The bigger concept behind cryptocurrencies like bitcoin is blockchain technology. The blockchain (a chain of transaction blocks) is a public transaction ledger, automatically downloaded and stored digitally in electronic wallet applications; a digital record of all transactions in a certain asset class like bitcoin. There can be different kinds of blockchains (ledgers) for recording and tracking different kinds of assets. Blockchain health is the idea of using blockchain technology for health-related applications.

At least four principal blockchain health ideas have been articulated so far:
  • Blockchain Personal Health Record Storage – Personal health records would be stored and administered via blockchain like a vast electronic EMR system. Taking advantage of the pseudonymous (e.g.; coded to a digital address not a name) nature of blockchain technology, personal health records would be encoded as digital assets and put on the blockchain just like other assets like currency (bitcoin, litecoin, dogecoin, etc.). Users would permission doctors and other parties into their records as needed via their private key. In addition to creating vast repositories of medical health data records, the blockchain could also be a mechanism for quantified self data commons to amass and analyze data for preventive medicine purposes.

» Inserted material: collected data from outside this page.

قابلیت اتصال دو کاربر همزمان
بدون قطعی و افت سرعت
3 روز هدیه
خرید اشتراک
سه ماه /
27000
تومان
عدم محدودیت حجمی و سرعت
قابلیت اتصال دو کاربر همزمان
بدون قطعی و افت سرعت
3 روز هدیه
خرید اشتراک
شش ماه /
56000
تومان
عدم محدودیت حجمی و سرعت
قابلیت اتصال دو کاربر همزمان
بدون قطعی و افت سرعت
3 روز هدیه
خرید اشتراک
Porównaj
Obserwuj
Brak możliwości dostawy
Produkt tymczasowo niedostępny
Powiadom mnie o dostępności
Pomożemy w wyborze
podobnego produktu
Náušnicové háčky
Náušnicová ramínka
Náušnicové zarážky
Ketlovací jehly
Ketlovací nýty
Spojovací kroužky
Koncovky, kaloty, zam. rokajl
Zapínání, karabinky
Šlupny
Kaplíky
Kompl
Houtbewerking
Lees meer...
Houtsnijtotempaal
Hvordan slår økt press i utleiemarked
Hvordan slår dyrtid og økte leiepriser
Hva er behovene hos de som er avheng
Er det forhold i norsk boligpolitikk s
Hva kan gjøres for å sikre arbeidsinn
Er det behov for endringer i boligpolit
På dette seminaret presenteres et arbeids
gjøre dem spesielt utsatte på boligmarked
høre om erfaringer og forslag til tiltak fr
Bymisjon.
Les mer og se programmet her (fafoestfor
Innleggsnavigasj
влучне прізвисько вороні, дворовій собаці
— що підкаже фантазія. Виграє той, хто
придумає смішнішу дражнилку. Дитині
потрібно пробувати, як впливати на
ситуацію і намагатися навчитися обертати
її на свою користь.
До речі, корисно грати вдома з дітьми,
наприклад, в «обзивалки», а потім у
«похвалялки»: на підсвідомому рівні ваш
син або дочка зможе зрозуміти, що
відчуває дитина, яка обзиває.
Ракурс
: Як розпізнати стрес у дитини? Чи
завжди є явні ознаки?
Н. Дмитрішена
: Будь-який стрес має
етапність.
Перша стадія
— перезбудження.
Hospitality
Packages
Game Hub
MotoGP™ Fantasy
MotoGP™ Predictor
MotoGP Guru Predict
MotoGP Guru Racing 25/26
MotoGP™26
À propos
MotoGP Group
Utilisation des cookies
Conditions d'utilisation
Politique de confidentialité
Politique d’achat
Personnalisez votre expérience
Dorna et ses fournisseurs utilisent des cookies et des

  • Blockchain Health Research Commons - Health research could be conducted by aggregating personal health records stored on the blockchain. Users may feel more comfortable contributing their personal health data to a public data commons like a blockchain 1) in an encrypted pseudonymous form, and 2) for some amount of remuneration via bitcoin, or different kinds of healthcoin (which could denominate HSA dollars and be spent back into health services). The benefit of storing health data on the blockchain is that it can be analyzed but remain private. DNA.bits is a startup in the blockchain health research space.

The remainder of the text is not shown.